Encounter centred on Jörg Immendorff
English, with simultaneous interpretation
This encounter/guided tour sees Ulrich Wilmes, art historian and curator of the exhibition Jörg Immendorff. The Task of the Painter(Museo Reina Sofía, 30 October 2019 – 13 April 2020), shine a light on the career of the German artist from multiple perspectives and with a direct connection to the works on display. The aforementioned retrospective commences with the first stages of sociopolitical upheaval at the end of the 1960s and concludes with the hermetic paintings and allegories from the artist’s mature period — essentially, four decades of activity by a chronicler of tumultuous times. In this tour, Wilmes highlights Immendorff’s particular view of art and his own existence as an artist.

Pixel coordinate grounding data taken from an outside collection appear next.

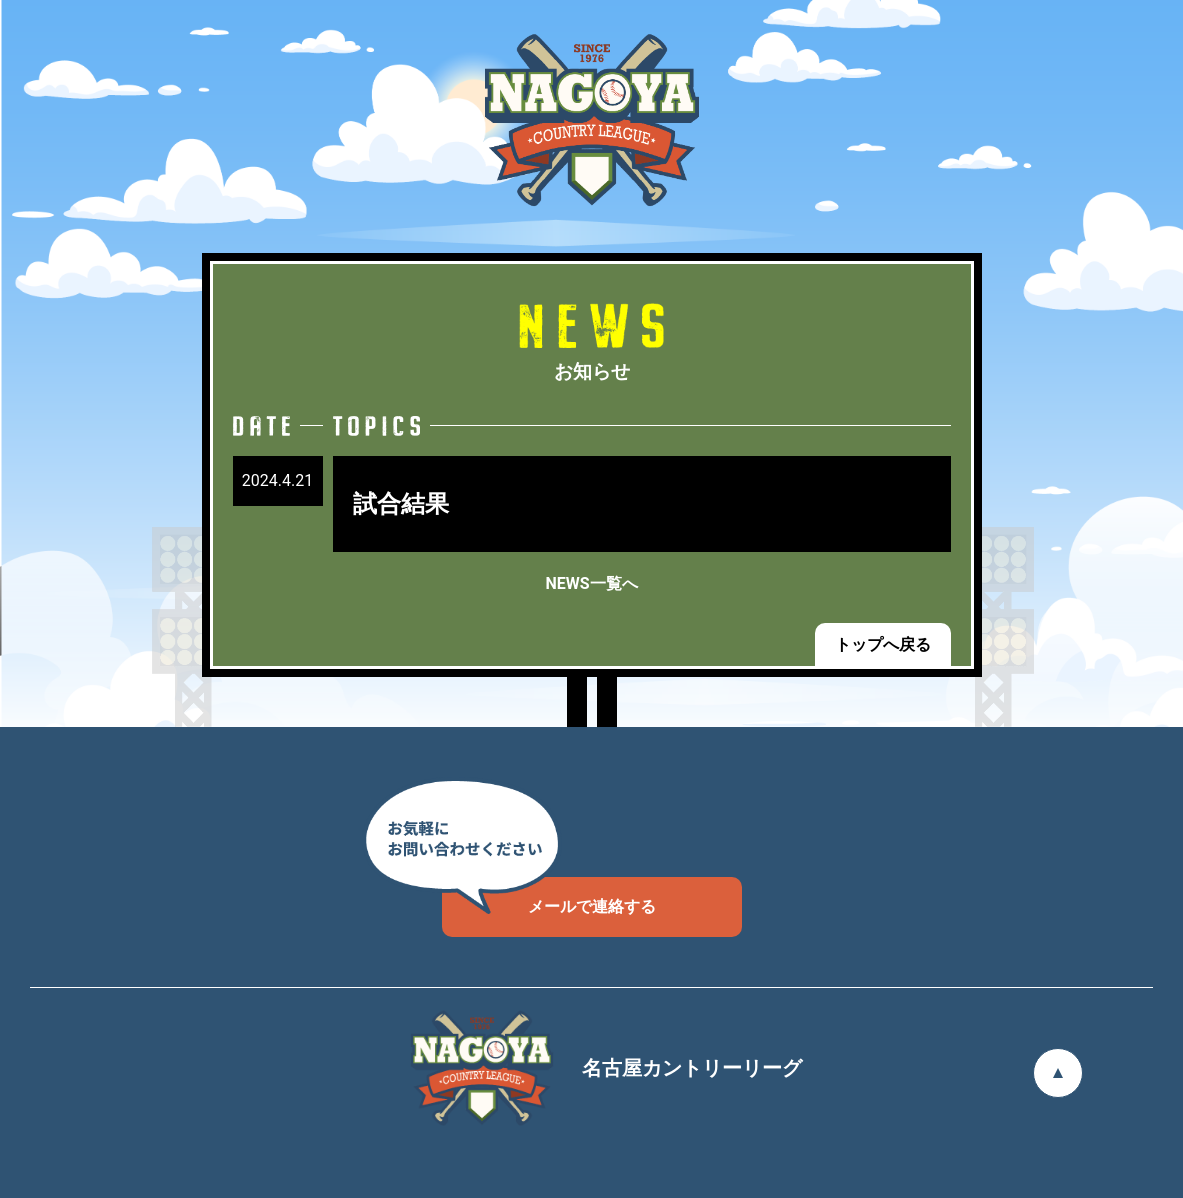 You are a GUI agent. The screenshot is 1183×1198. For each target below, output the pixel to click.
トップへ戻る (883, 644)
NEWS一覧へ (591, 583)
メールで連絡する (549, 896)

Educated by Joseph Beuys in the new artistic attitudes in the mid-1960s, Jörg Immendorff (1945–2007) left conceptual art aside to immerse himself in German Neo-Expressionism and a return to the painting that would characterise the 1980s, two movements in which he is widely considered an international point of reference. However, Immendorff did not discard the radicalism of his early years entirely – in fact, this was largely augmented and prolonged over this new phase – for he conceived of painting as a set of allegorical and social strategies, not as fetishized commodities solely serving to reaffirm the artist. He believed that painting was the narrative medium which made room for anxieties, identity crises and feelings of guilt in post-war Germany, exemplified in the series Café Deutschland. Moreover, Immendorff never saw painting outside the purely aesthetic, viewing it instead as a language determined by its social role; thus, he never wavered in his concern with considering different levels of interpreting the objects, situations and subjects that run through his works.
Ulrich Wilmes is an art historian and curator of the exhibition Jörg Immendorff. The Task of the Painter. He has worked as a curator at Portikus (Frankfurt) and has served as deputy director of both Lenbachhaus (Munich) and the Ludwig Museum (Cologne). Until 2018, he was chief curator at Haus der Kunst (Munich) and currently works as an independent curator.